Task prompt:
Report every line of the entries that contains the word "Politique".

Records to use Start Marker

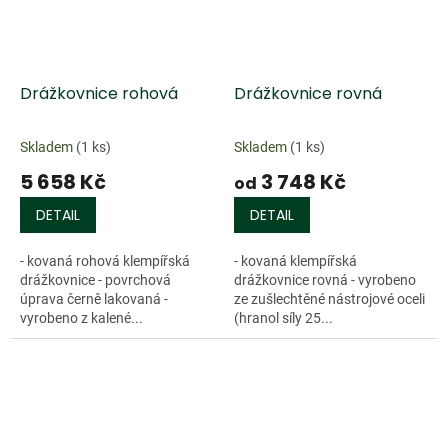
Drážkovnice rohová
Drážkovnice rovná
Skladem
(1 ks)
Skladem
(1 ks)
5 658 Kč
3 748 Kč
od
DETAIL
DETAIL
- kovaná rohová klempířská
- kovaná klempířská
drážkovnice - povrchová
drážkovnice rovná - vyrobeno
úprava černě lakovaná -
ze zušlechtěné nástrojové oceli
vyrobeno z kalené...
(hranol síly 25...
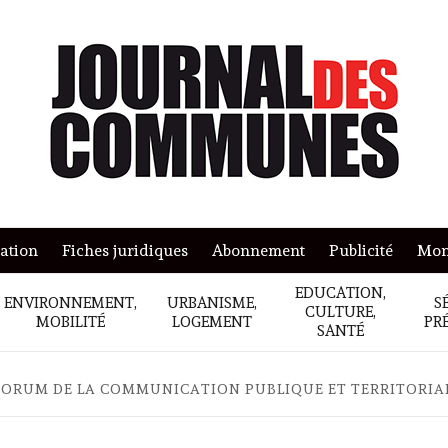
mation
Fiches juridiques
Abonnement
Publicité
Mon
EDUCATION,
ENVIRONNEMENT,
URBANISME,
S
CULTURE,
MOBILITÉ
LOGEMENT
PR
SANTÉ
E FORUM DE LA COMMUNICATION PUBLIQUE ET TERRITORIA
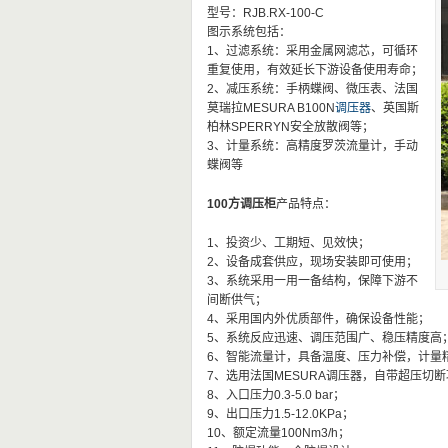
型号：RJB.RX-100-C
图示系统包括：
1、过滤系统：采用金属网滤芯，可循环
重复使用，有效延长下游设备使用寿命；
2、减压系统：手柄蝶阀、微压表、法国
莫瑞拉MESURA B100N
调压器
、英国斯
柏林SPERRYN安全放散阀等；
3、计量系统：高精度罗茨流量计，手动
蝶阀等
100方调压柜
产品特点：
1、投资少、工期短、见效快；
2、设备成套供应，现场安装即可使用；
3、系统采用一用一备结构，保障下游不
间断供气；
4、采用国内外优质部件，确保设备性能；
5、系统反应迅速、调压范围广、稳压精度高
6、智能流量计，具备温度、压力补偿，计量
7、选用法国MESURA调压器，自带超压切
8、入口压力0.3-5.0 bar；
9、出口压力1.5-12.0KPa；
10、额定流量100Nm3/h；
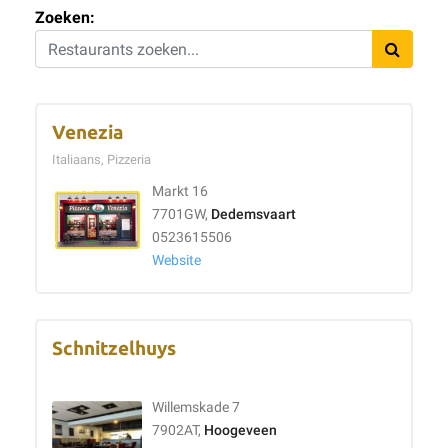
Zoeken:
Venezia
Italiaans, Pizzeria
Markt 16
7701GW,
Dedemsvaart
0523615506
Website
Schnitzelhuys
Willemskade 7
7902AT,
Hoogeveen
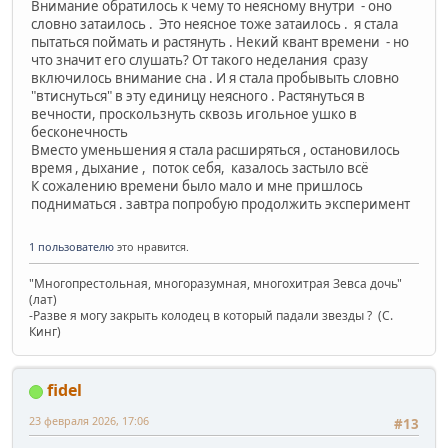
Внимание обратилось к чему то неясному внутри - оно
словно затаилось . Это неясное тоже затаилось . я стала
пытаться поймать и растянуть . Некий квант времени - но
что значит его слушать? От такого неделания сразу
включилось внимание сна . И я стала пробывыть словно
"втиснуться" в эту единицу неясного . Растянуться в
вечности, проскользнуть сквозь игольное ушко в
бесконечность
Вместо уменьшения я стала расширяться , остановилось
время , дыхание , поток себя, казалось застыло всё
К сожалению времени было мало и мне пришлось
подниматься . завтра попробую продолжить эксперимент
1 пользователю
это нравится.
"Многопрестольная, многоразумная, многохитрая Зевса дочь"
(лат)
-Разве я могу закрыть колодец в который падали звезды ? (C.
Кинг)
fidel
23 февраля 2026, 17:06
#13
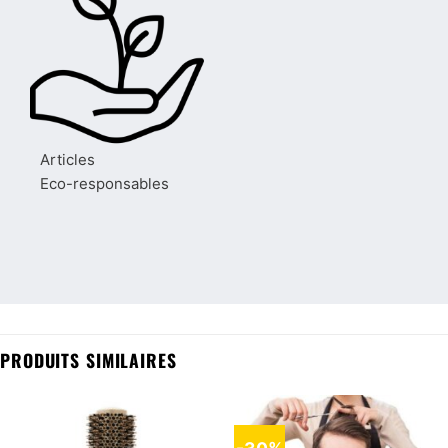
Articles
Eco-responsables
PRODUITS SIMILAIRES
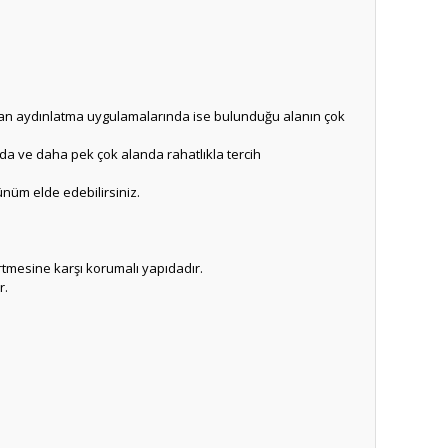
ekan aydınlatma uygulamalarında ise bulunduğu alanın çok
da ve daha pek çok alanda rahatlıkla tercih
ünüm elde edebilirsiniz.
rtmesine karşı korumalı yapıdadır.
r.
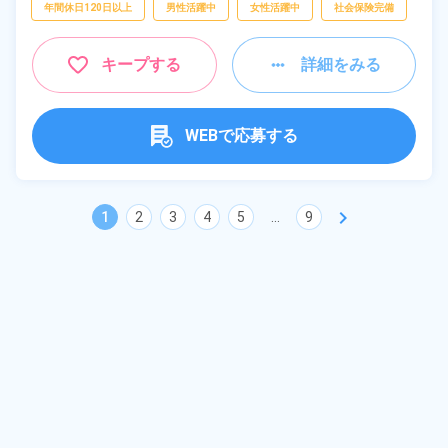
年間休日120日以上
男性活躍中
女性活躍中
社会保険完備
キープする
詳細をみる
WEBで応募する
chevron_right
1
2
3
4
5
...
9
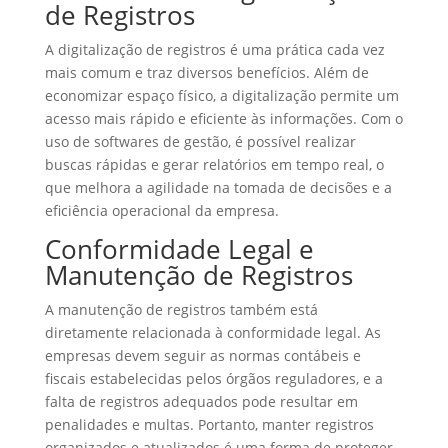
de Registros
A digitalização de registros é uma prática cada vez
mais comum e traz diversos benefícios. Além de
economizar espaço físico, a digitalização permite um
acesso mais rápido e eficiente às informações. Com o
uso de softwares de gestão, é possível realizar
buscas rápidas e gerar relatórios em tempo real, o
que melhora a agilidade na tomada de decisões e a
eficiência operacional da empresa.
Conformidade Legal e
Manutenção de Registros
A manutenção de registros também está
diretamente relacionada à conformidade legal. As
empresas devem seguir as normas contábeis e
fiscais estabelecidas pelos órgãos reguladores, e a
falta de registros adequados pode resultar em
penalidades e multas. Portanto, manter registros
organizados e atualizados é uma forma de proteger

Records to use End Marker
Records to use Start Marker

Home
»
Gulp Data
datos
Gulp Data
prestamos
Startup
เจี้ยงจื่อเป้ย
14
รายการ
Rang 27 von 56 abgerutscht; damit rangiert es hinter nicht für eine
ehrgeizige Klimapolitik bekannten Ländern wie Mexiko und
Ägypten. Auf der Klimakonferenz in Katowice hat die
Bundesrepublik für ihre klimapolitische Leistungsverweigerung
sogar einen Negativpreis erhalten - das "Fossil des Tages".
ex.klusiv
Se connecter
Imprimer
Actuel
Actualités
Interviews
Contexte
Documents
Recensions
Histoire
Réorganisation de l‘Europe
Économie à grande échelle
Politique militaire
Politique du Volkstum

Records to use End Marker

Output for this task:
Politique militaire
Politique du Volkstum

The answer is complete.